EXERCISE PROMPT> Each line shown below should be copied exactly.

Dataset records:

◆ ◆ ◆ ◆

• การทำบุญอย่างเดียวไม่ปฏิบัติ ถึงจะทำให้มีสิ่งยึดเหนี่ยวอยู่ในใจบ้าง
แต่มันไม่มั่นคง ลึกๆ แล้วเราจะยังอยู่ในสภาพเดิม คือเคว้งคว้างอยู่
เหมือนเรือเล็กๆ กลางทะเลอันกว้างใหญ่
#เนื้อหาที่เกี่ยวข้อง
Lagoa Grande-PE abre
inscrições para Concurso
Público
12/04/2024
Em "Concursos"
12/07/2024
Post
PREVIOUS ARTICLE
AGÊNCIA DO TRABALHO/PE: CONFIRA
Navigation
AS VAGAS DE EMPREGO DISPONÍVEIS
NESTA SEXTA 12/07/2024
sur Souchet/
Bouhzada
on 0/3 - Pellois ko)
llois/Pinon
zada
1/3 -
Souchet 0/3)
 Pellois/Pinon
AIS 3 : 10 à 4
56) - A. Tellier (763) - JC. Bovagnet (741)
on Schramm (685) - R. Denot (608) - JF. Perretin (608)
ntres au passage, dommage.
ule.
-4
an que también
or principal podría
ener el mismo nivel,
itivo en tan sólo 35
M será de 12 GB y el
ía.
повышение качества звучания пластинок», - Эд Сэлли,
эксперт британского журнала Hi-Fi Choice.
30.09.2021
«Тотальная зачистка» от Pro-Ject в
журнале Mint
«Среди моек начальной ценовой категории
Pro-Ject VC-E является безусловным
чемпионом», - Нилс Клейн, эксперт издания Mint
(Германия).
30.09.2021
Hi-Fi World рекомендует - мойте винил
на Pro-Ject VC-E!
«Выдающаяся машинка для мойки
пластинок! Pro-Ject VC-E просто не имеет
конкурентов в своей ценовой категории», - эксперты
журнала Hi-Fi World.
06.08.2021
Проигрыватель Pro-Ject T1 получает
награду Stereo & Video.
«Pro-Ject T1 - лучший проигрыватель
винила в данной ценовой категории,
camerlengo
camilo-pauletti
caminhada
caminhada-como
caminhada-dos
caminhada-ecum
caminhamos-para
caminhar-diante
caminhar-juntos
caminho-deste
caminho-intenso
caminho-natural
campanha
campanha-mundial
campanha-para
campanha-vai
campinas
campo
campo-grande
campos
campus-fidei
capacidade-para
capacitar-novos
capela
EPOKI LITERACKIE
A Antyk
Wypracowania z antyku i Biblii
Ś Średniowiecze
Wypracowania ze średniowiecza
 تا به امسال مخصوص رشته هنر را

◆ ◆ ◆ ◆

FINISHED EXERCISE>
• การทำบุญอย่างเดียวไม่ปฏิบัติ ถึงจะทำให้มีสิ่งยึดเหนี่ยวอยู่ในใจบ้าง
แต่มันไม่มั่นคง ลึกๆ แล้วเราจะยังอยู่ในสภาพเดิม คือเคว้งคว้างอยู่
เหมือนเรือเล็กๆ กลางทะเลอันกว้างใหญ่
#เนื้อหาที่เกี่ยวข้อง
Lagoa Grande-PE abre
inscrições para Concurso
Público
12/04/2024
Em "Concursos"
12/07/2024
Post
PREVIOUS ARTICLE
AGÊNCIA DO TRABALHO/PE: CONFIRA
Navigation
AS VAGAS DE EMPREGO DISPONÍVEIS
NESTA SEXTA 12/07/2024
sur Souchet/
Bouhzada
on 0/3 - Pellois ko)
llois/Pinon
zada
1/3 -
Souchet 0/3)
 Pellois/Pinon
AIS 3 : 10 à 4
56) - A. Tellier (763) - JC. Bovagnet (741)
on Schramm (685) - R. Denot (608) - JF. Perretin (608)
ntres au passage, dommage.
ule.
-4
an que también
or principal podría
ener el mismo nivel,
itivo en tan sólo 35
M será de 12 GB y el
ía.
повышение качества звучания пластинок», - Эд Сэлли,
эксперт британского журнала Hi-Fi Choice.
30.09.2021
«Тотальная зачистка» от Pro-Ject в
журнале Mint
«Среди моек начальной ценовой категории
Pro-Ject VC-E является безусловным
чемпионом», - Нилс Клейн, эксперт издания Mint
(Германия).
30.09.2021
Hi-Fi World рекомендует - мойте винил
на Pro-Ject VC-E!
«Выдающаяся машинка для мойки
пластинок! Pro-Ject VC-E просто не имеет
конкурентов в своей ценовой категории», - эксперты
журнала Hi-Fi World.
06.08.2021
Проигрыватель Pro-Ject T1 получает
награду Stereo & Video.
«Pro-Ject T1 - лучший проигрыватель
винила в данной ценовой категории,
camerlengo
camilo-pauletti
caminhada
caminhada-como
caminhada-dos
caminhada-ecum
caminhamos-para
caminhar-diante
caminhar-juntos
caminho-deste
caminho-intenso
caminho-natural
campanha
campanha-mundial
campanha-para
campanha-vai
campinas
campo
campo-grande
campos
campus-fidei
capacidade-para
capacitar-novos
capela
EPOKI LITERACKIE
A Antyk
Wypracowania z antyku i Biblii
Ś Średniowiecze
Wypracowania ze średniowiecza
 تا به امسال مخصوص رشته هنر را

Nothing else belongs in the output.